You are given an array/list ‘ARR’ representing pre-order traversal of a Binary Search Tree (BST). If each non-leaf node of the tree has only one child, then return true otherwise, return false.

A binary search tree (BST) is a binary tree data structure with the following properties:

• The left subtree of a node contains only nodes with data less than the node’s data.

• The right subtree of a node contains only nodes with data greater than the node’s data.

• Both the left and right subtrees must also be binary search trees.

Assume that the BST contains unique entries.

Input Format :

The first line contains an Integer 'T' which denotes the number of test cases or queries to be run. Then the test cases follow.
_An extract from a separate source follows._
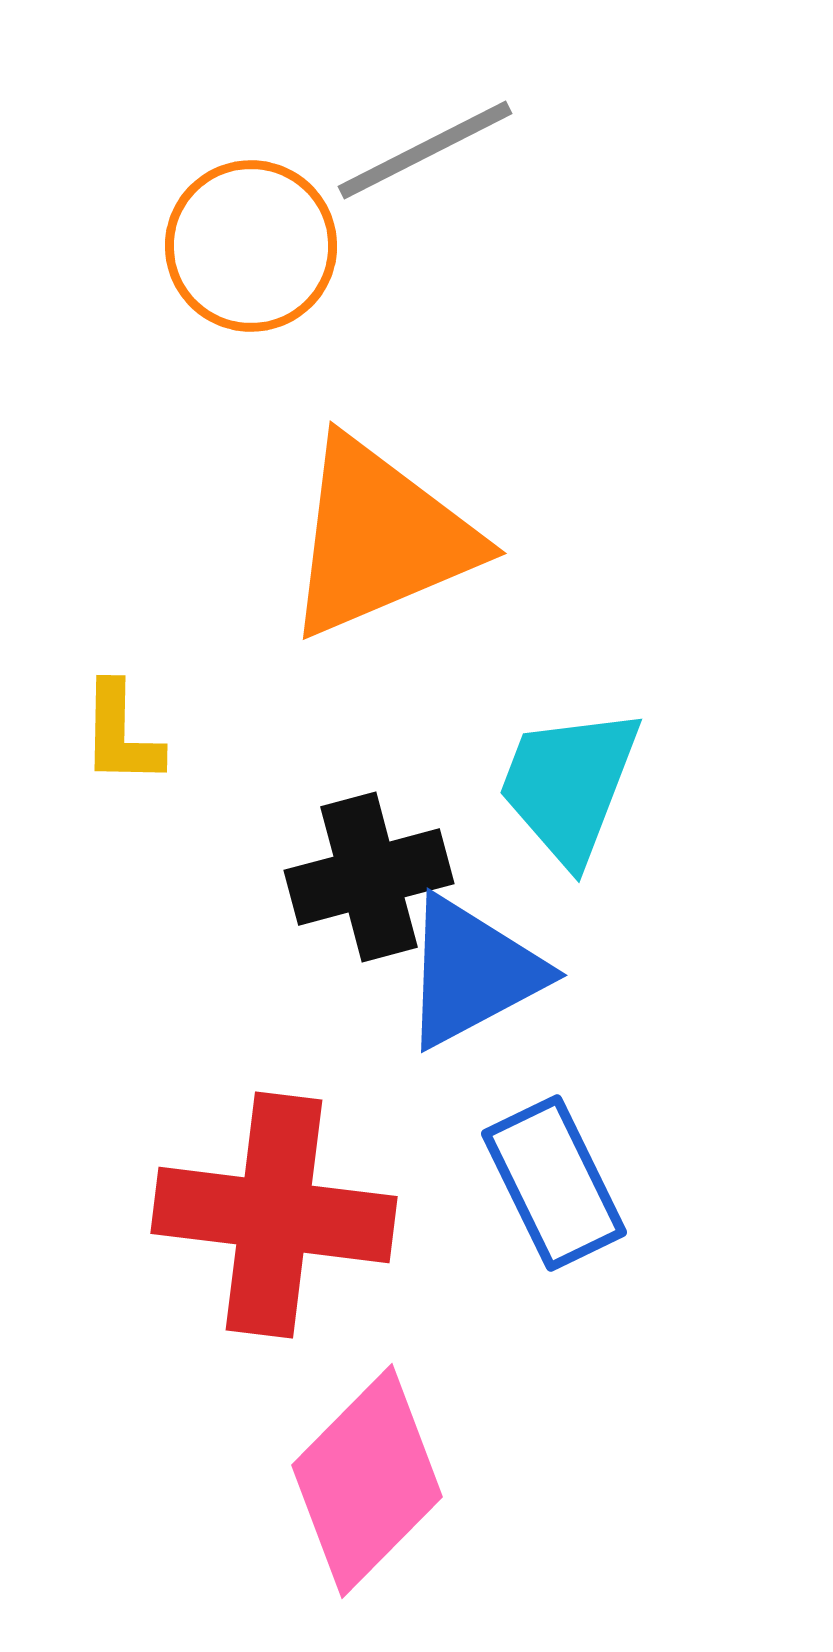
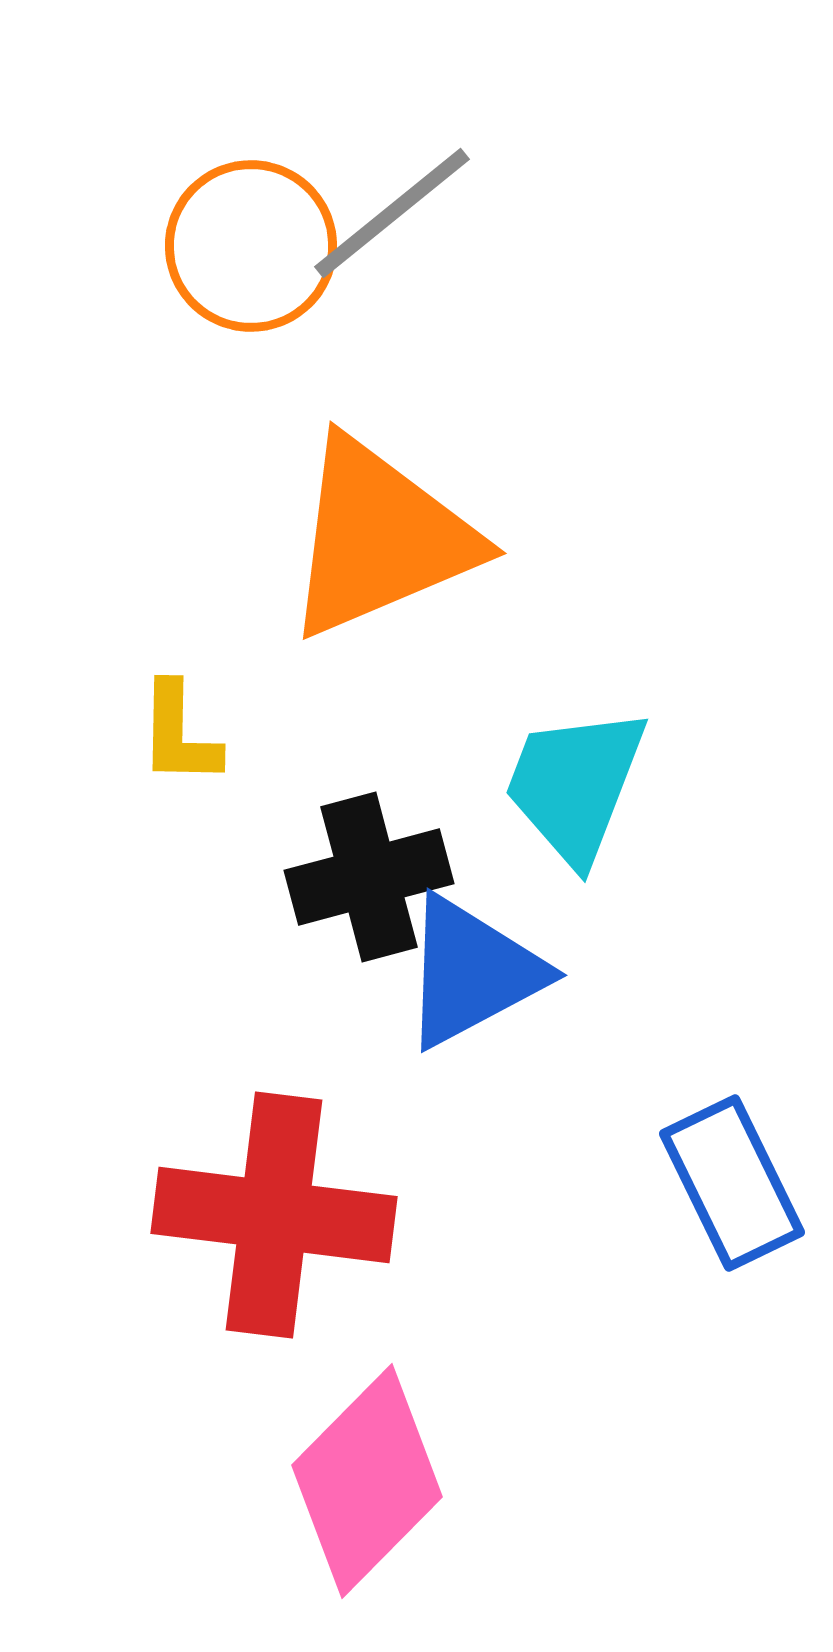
gray line: moved 33 px left, 63 px down; rotated 12 degrees counterclockwise
yellow L-shape: moved 58 px right
cyan trapezoid: moved 6 px right
blue rectangle: moved 178 px right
The first line of the input contains an integer ‘N’ representing the size of the array.

The second line of the input contains ‘N’ space-separated integers representing elements of the array ‘ARR’.

Output Format :

For each test case, print a string ‘S’ denoting if each non-leaf node of the tree has only one child or not. If each non-leaf has only one child then ‘S’ will be “true”, otherwise “false”.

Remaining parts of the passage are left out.